The apes are social animals, and also imitative animals. The ape-like forbears of man would unite for safety and for society, and, being imitative, would observe and copy any invention or discovery due to lucky accident or to the sharper wits amongst their number.
Like the lower animals, they would play together, feed together, fight in companies, defend or rescue their young, and post sentinels to watch for the approach of danger.
Long before man had thought of any ghost or God, some rude form of order and morality would exist in the families and tribes of men, as some rude form of order and morality exists to-day amongst the wild elephants, the bees, the deer, and other creatures.

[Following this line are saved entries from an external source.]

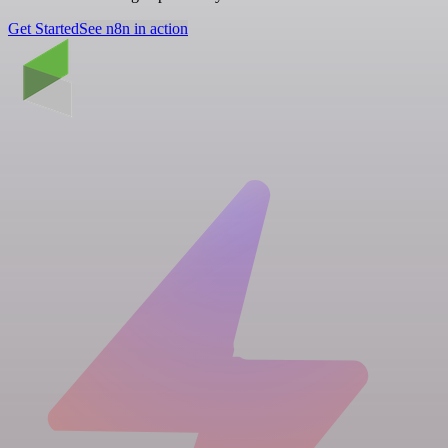
Get Started
See n8n in action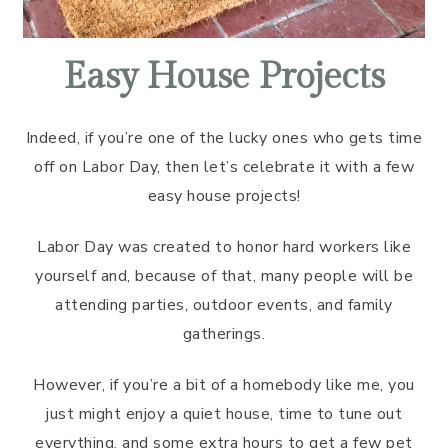
Easy House Projects
Indeed, if you’re one of the lucky ones who gets time
off on Labor Day, then let’s celebrate it with a few
easy house projects!
Labor Day was created to honor hard workers like
yourself and, because of that, many people will be
attending parties, outdoor events, and family
gatherings.
However, if you’re a bit of a homebody like me, you
just might enjoy a quiet house, time to tune out
everything, and some extra hours to get a few pet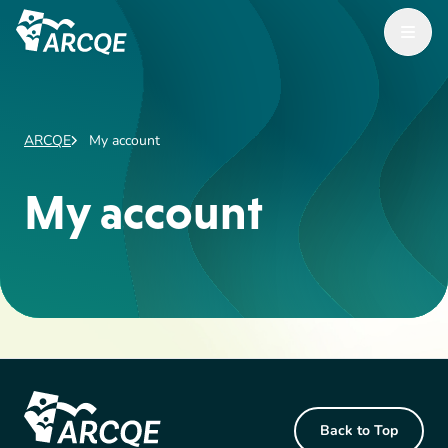
Open M
ARCQE
ARCQE
My account
My account
Footer Content
Back to Top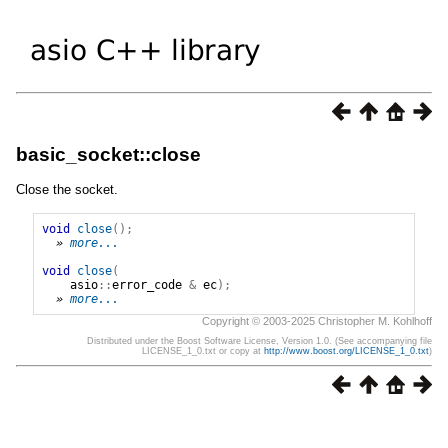
basic_socket::close
Close the socket.
void
close
();
» 
more...
void
close
(
asio
::
error_code
&
ec
);
» 
more...
Copyright © 2003-2025 Christopher M. Kohlhoff
Distributed under the Boost Software License, Version 1.0. (See accompanying file
LICENSE_1_0.txt or copy at
http://www.boost.org/LICENSE_1_0.txt
)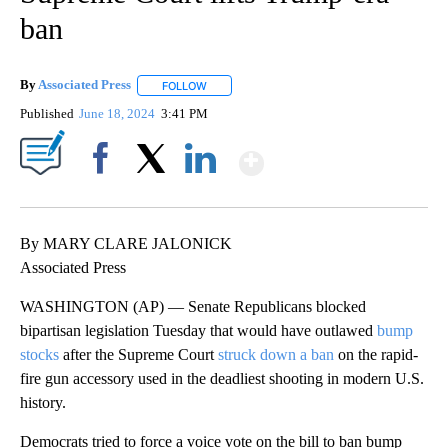
ban
By
Associated Press
FOLLOW
FOLLOW "" TO RECEIVE NOTIFICATIONS ABOU
Published
June 18, 2024
3:41 PM
Show More
Facebook
X
LinkedIn
By MARY CLARE JALONICK
Associated Press
WASHINGTON (AP) — Senate Republicans blocked
bipartisan legislation Tuesday that would have outlawed
bump
stocks
after the Supreme Court
struck down a ban
on the rapid-
fire gun accessory used in the deadliest shooting in modern U.S.
history.
Democrats tried to force a voice vote on the bill to ban bump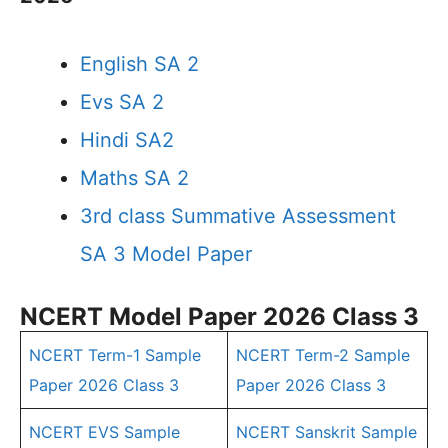
English SA 2
Evs SA 2
Hindi SA2
Maths SA 2
3rd class Summative Assessment
SA 3 Model Paper
NCERT Model Paper 2026 Class 3
NCERT Term-1 Sample
NCERT Term-2 Sample
Paper 2026 Class 3
Paper 2026 Class 3
NCERT EVS Sample
NCERT Sanskrit Sample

I once saw two horses fighting in a field. A third and older horse came up and parted them, and then drove them away in opposite directions. So in the earliest human tribes would the leaders prevent brawling and exact obedience.
Partly from such action, and partly from the training of the young, would be formed the habit of resenting and of punishing certain unsocial acts which the herd or tribe felt to be opposed to the general welfare.
One of the first faults man would brand as immoral would be cowardice. One of the earliest moral laws would, perhaps, resemble the Viking law that men who proved cowards in battle should be buried in the swamp under a hurdle.
Imitation, habit, natural selection, and the love of approbation, would all tend to fix and improve these crude customs, and from these simple beginnings would grow up laws and morals and conscience.
Very likely the earliest human groups were family groups, or clans. These clans would fight against other clans.
The next step may have been the union of clans into tribes, and the next the banding of tribes into nations.
At present men are mostly united as nations. Each nation has its own laws, its own morality, and its own patriotism, and the different nations are more or less hostile to each other; as formerly were the tribes or clans.